The Continental Intercalaire (C.I.) aquifer is one of the two aquifer members that constitutes the North-Western Sahara Aquifer System (NWSAS) shared by Algeria, Tunisia and Libya extending over an area of more than one million km2. The Continental Intercalaire (C.I.) aquifer is one of the largest confined-to semi confined aquifers in the world, comparable in scale to the Nubian Sandstone Aquifer System (NSAS) shared by Egypt, Sudan, Libya, and Chad, as well as the Great Artesian Basin of Australia, and covers some 600,000 km2 with a potential reservoir thickness of between 120 and 1000 m. The aquifer is mostly unconfined, unlike the eastern part.
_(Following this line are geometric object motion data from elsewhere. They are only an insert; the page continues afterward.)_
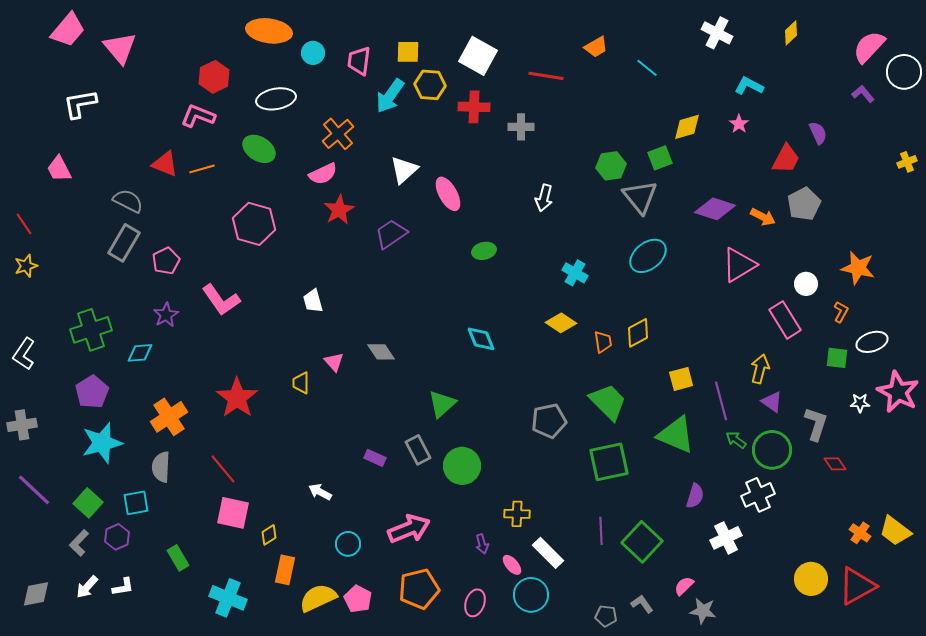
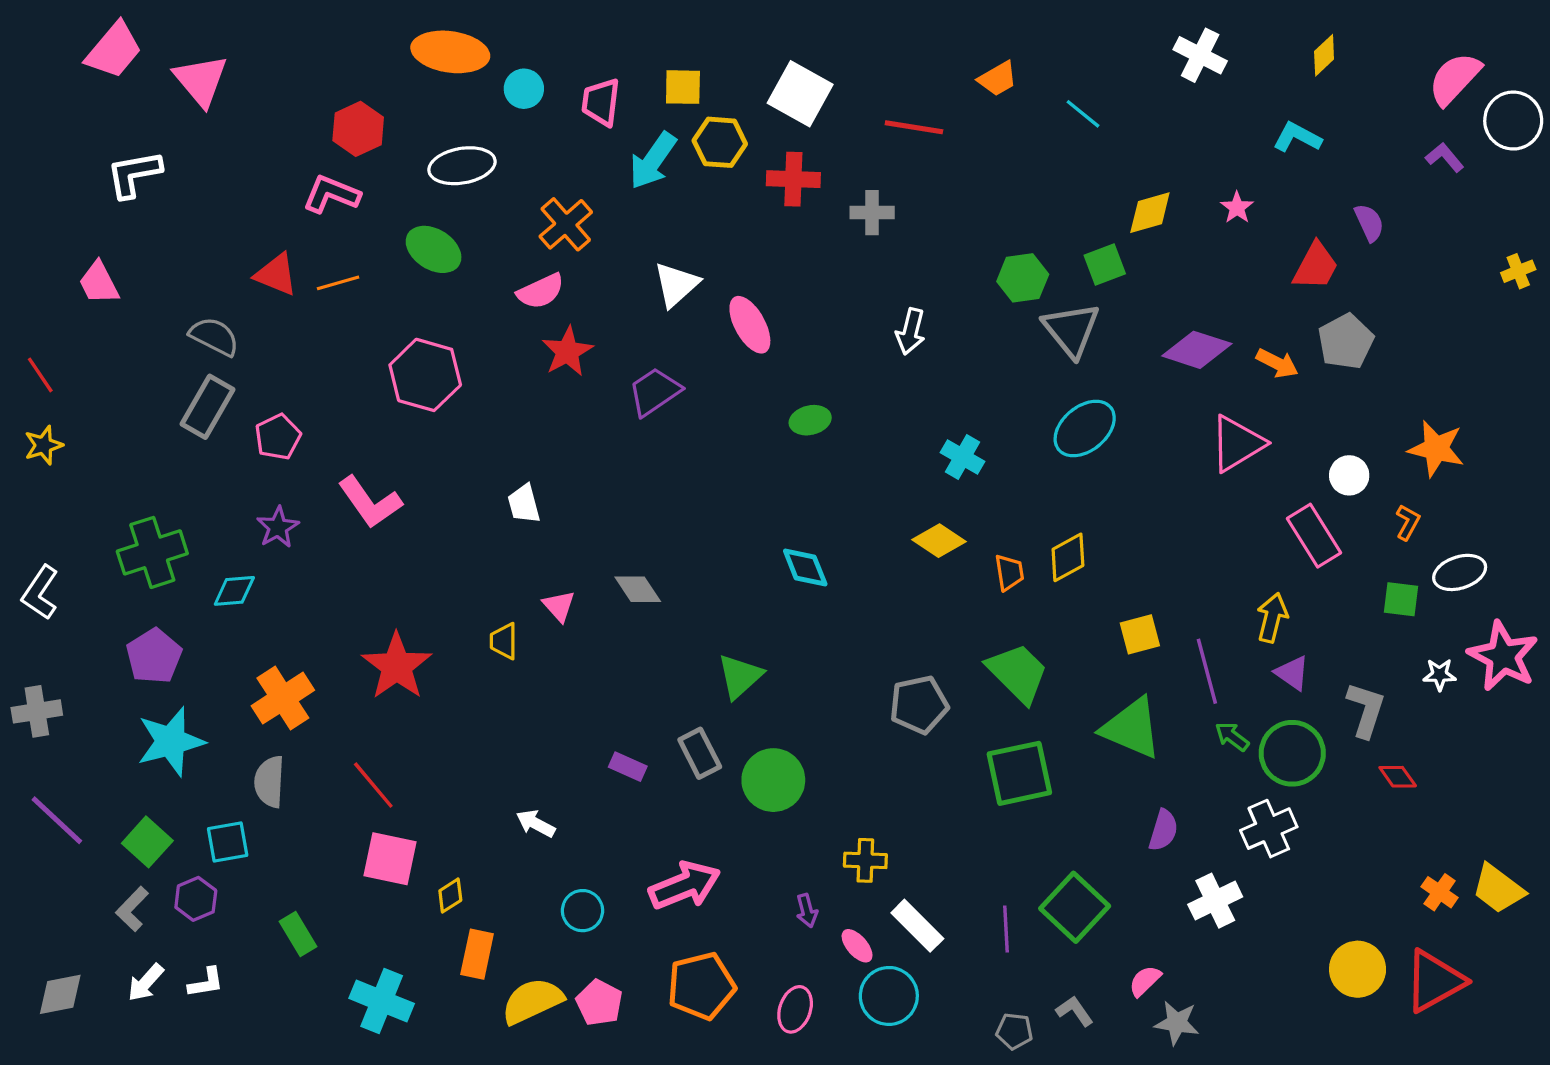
cyan L-shape: (749, 86) -> (1297, 137), moved
purple line: (601, 531) -> (1006, 929), moved

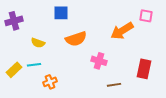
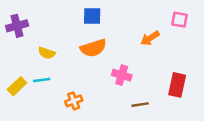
blue square: (61, 13) -> (92, 16), moved
orange arrow: (122, 31) -> (150, 38), size x0.7
orange cross: (50, 82) -> (74, 101), moved

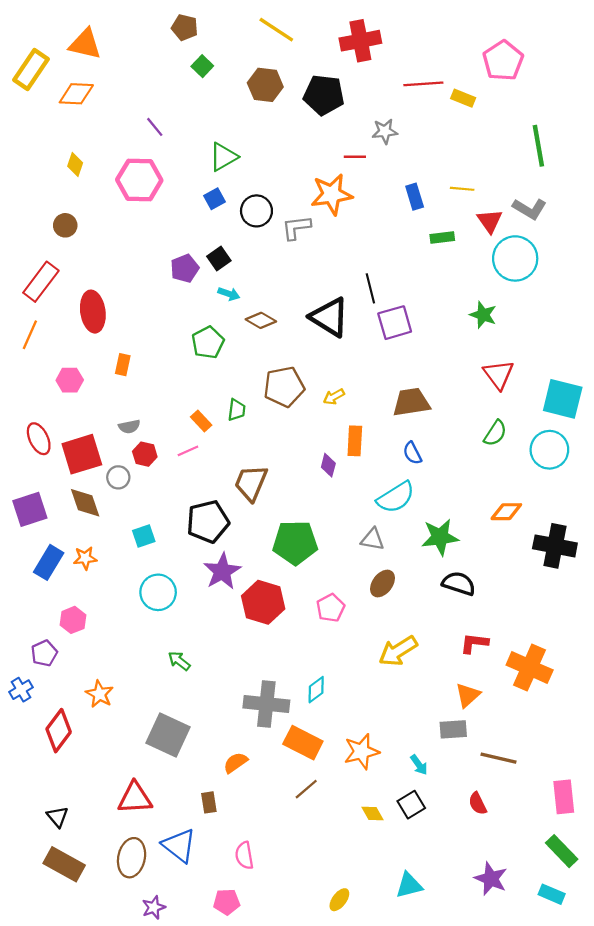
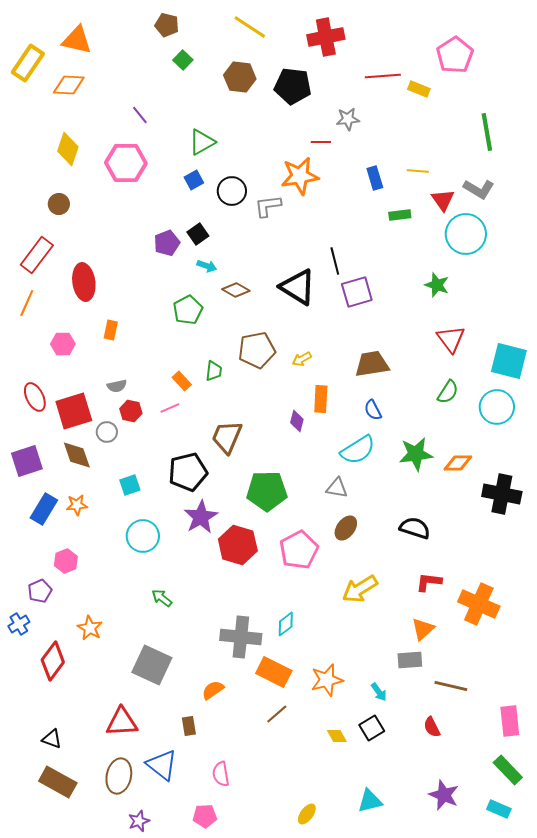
yellow diamond: (75, 165) -> (68, 149), size x1.5
green star: (440, 537) -> (416, 454), moved
pink pentagon: (331, 608) -> (299, 550), size x1.5
black triangle: (57, 817) -> (52, 739), turned -30

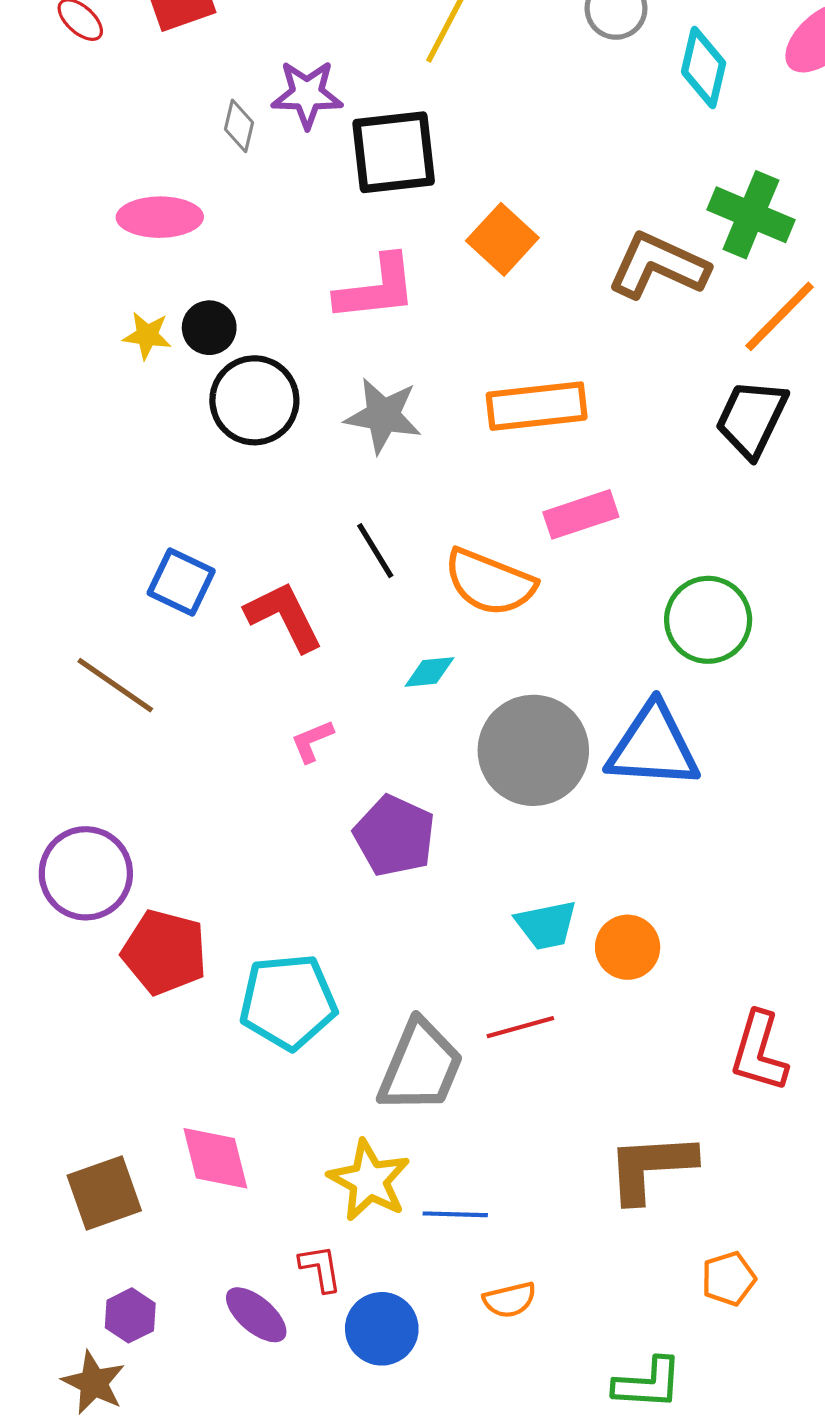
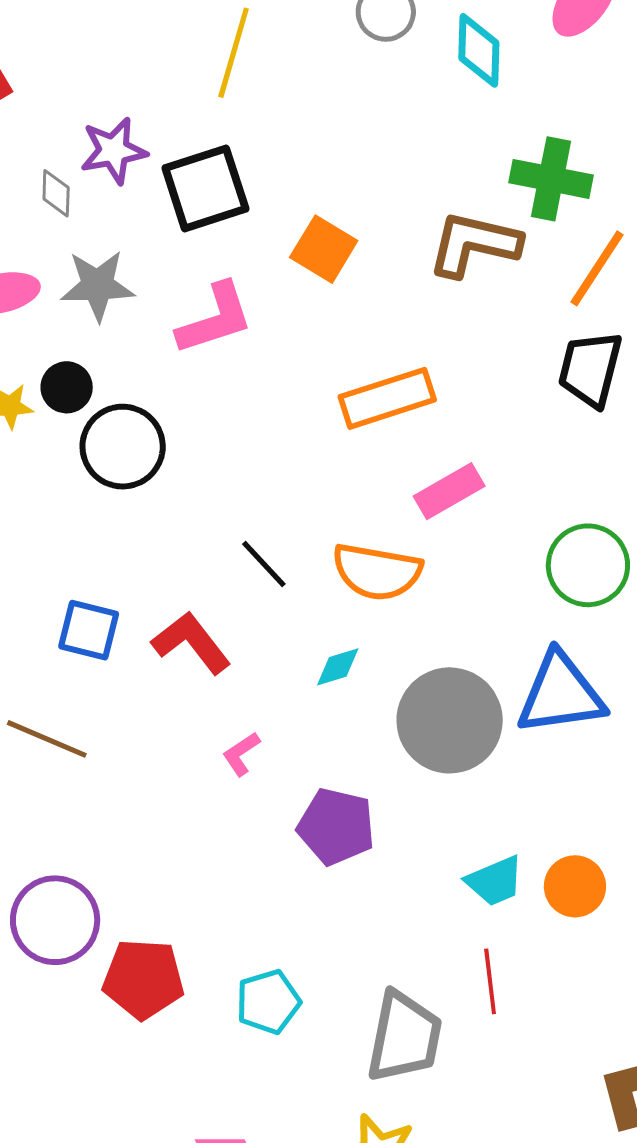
gray star: (383, 415) -> (98, 285), moved
cyan pentagon: (288, 1002) -> (268, 1002), size x0.7
red line: (520, 1027) -> (490, 981), turned -70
Its depth increases from north to south and from west to east. It has a shape of a depression that disappears further south where it becomes confined. TDS increases southward along the recognized flow path (0.7 ≤ TDS ≤ 8.7 g/l). Major elements increase with the increase of TDS. The radiocarbon activities of the groundwater are very low, varying between 0.27 and 70.3% modern carbon. The confined part of the reservoir shows depleted stable isotopes data and low 14C content, reflecting the absence of modern water at the discharge zone. The combined evidence shows that the recharge coincides with cooler, humid periods during the Late Pleistocene, which existed across the whole of Saharan Africa.